The Financial Times (FT) – one of the most respected newspapers in the world – turned its attentions to Spain’s property market last week, reporting that foreign buyers are driving a sustained recovery in the Spanish property market, as reported previously by VIVA…
The FT article examines exactly where money is being spent in the sector, and by whom, and finds that foreign nationals have purchased 12.2 per cent of all residential properties in Spain in the first quarter of the year. That figure stood at nine per cent in the first quarter of 2006.
With house prices having fallen by more than 35 per cent on 2007 levels, many foreign investors – led by the British – have turned their sights to the luxury home market, where prices are much more affordable today than they have been for almost a decade.

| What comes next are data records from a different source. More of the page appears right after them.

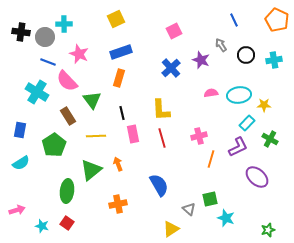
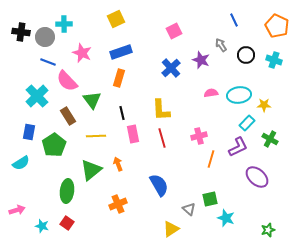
orange pentagon at (277, 20): moved 6 px down
pink star at (79, 54): moved 3 px right, 1 px up
cyan cross at (274, 60): rotated 28 degrees clockwise
cyan cross at (37, 92): moved 4 px down; rotated 15 degrees clockwise
blue rectangle at (20, 130): moved 9 px right, 2 px down
orange cross at (118, 204): rotated 12 degrees counterclockwise
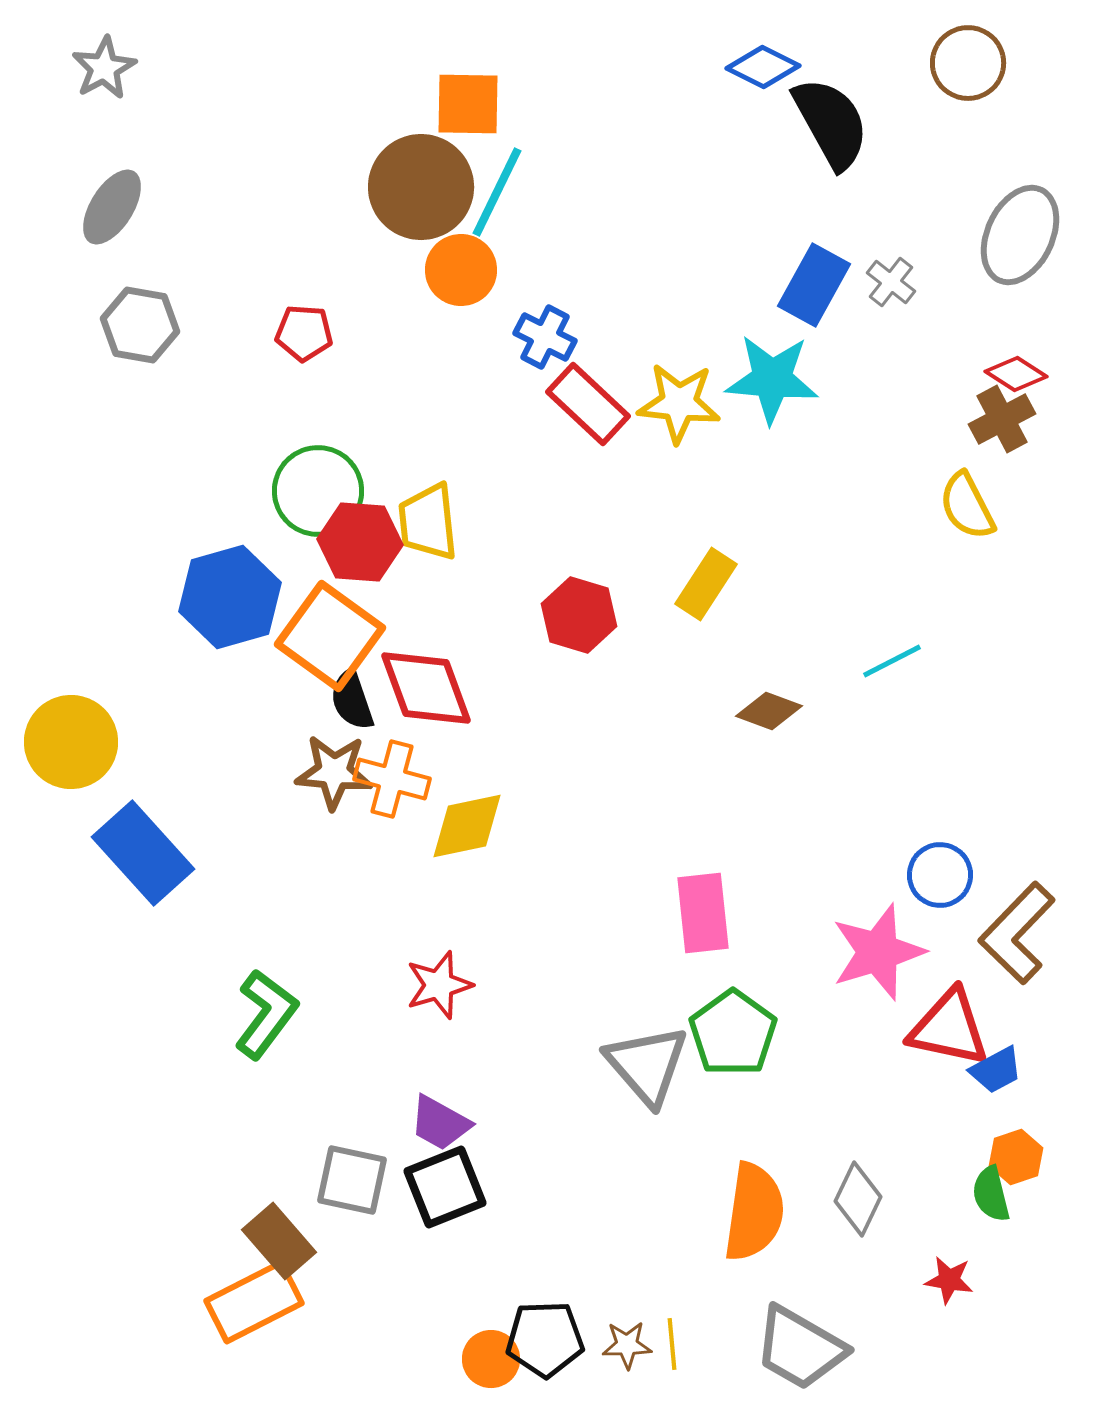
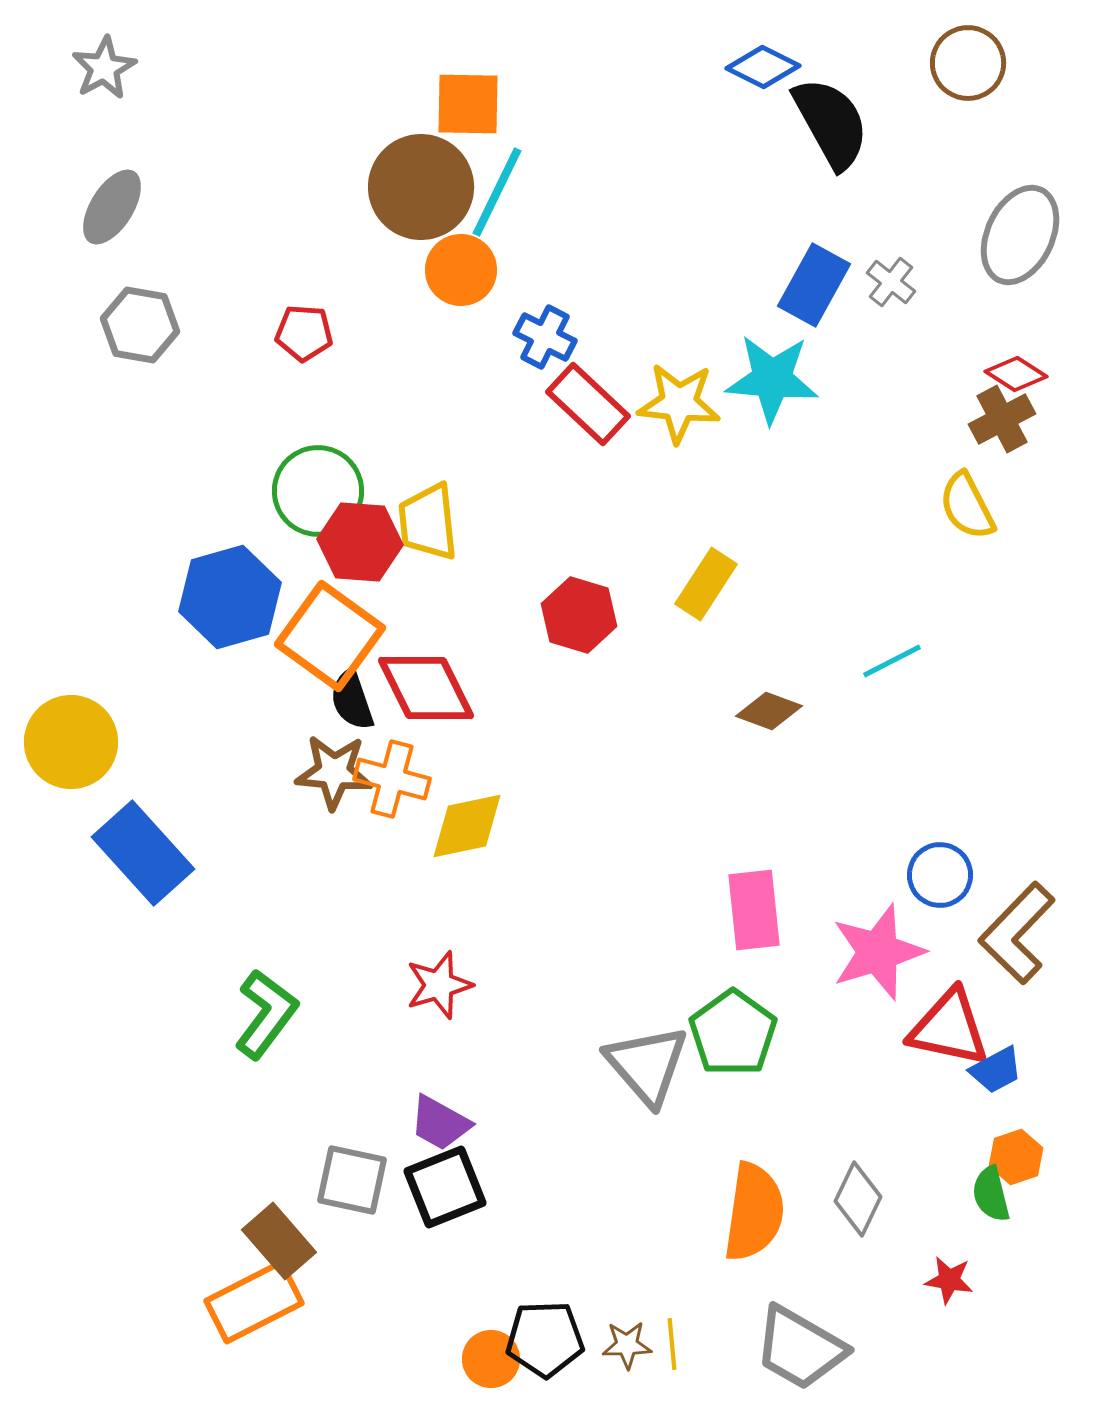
red diamond at (426, 688): rotated 6 degrees counterclockwise
pink rectangle at (703, 913): moved 51 px right, 3 px up
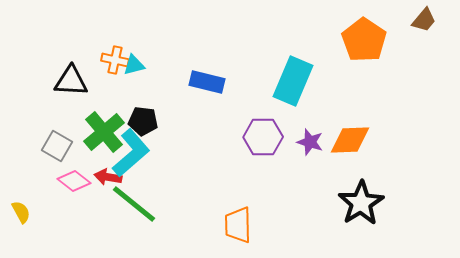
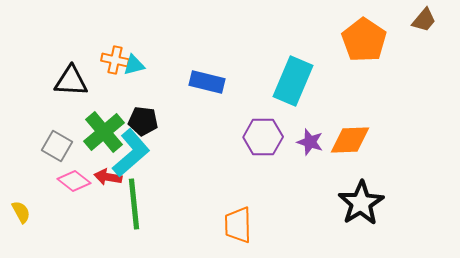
green line: rotated 45 degrees clockwise
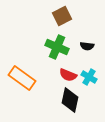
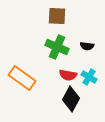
brown square: moved 5 px left; rotated 30 degrees clockwise
red semicircle: rotated 12 degrees counterclockwise
black diamond: moved 1 px right, 1 px up; rotated 15 degrees clockwise
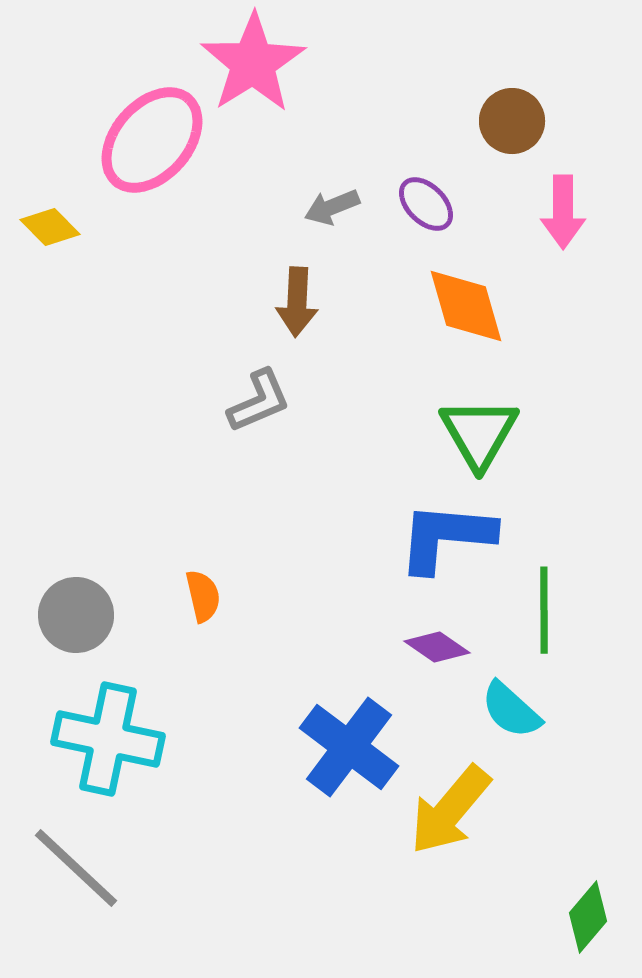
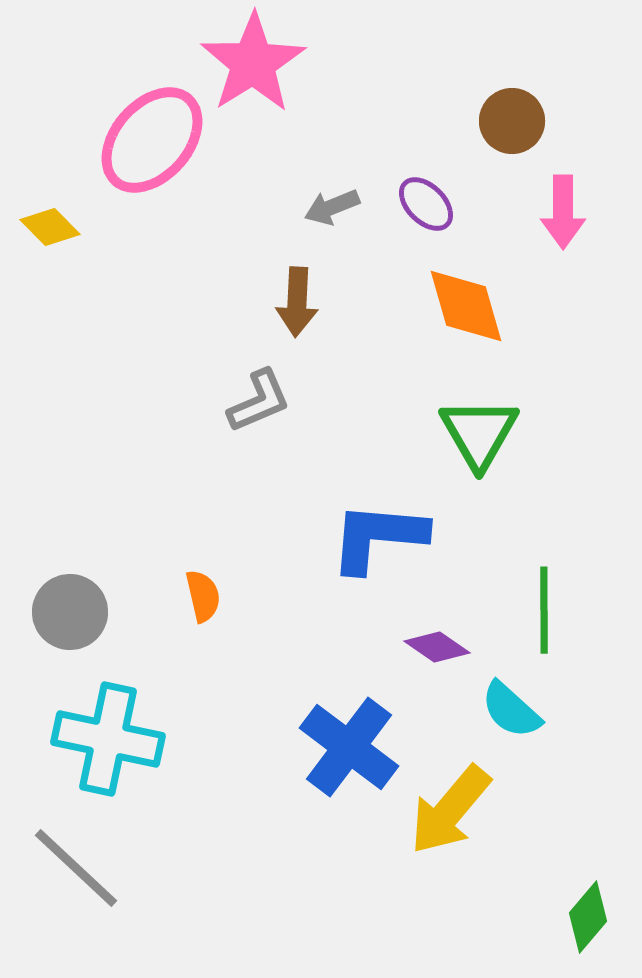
blue L-shape: moved 68 px left
gray circle: moved 6 px left, 3 px up
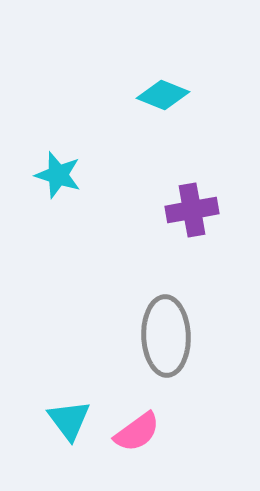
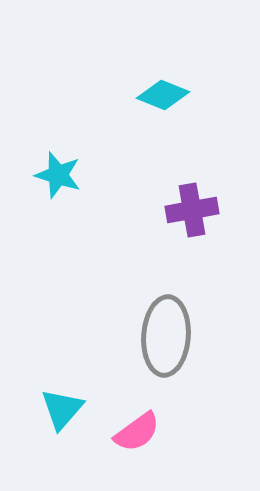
gray ellipse: rotated 6 degrees clockwise
cyan triangle: moved 7 px left, 11 px up; rotated 18 degrees clockwise
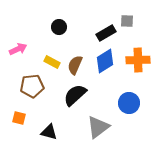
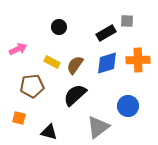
blue diamond: moved 2 px right, 2 px down; rotated 15 degrees clockwise
brown semicircle: rotated 12 degrees clockwise
blue circle: moved 1 px left, 3 px down
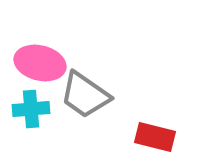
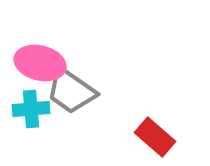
gray trapezoid: moved 14 px left, 4 px up
red rectangle: rotated 27 degrees clockwise
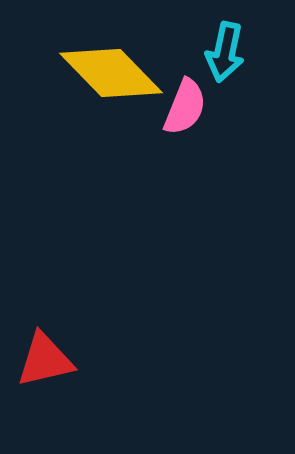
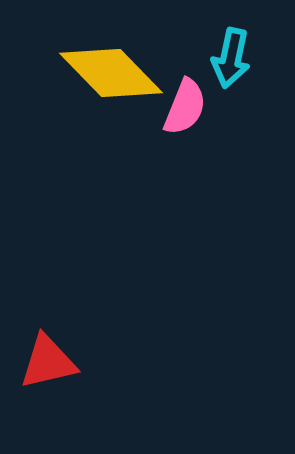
cyan arrow: moved 6 px right, 6 px down
red triangle: moved 3 px right, 2 px down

The housing markets of Marbella, Barcelona’s elegant Passeig de Gracia neighbourhood, as well as Chamberí in Madrid, have all recovered around 20 per cent of their lost value, according to CBRE Spain. This recovery in the higher end of the market is thanks to foreign money, the FT says.
“At the high end – €500,000 and up – it’s primarily being driven by international demand,” Barcelona-based estate agent Alex Vaughan told the FT. And while the demographic of buyers has begun to shift from Europe to Asia, the US and the Middle East, Brits are still the leading investors in residential Spanish property.
However, in some regions of Barcelona, it is the turn of US investors to shine. “We’ve seen Americans back,” said Francisco Nathurmal, founder of luxury estate agents Bcn Advisors. “And the Swiss. The franc has really gone up and they are buying like there is no tomorrow.”
Spain’s Golden Visa scheme – which allows non-EU citizens to claim Spanish residency should they invest more than €500,000, has helped to boost the recovery, with more than 490 visas issued by the end of last year.
Domestic demand remains relatively weak, however, but the trend for recovery is also beginning to emerge in this sector. According to Spain’s property registrars society, Spanish banks agreed around a third more mortgages for 27 per cent capital in the first quarter of 2015 when compared to last year, the FT reports.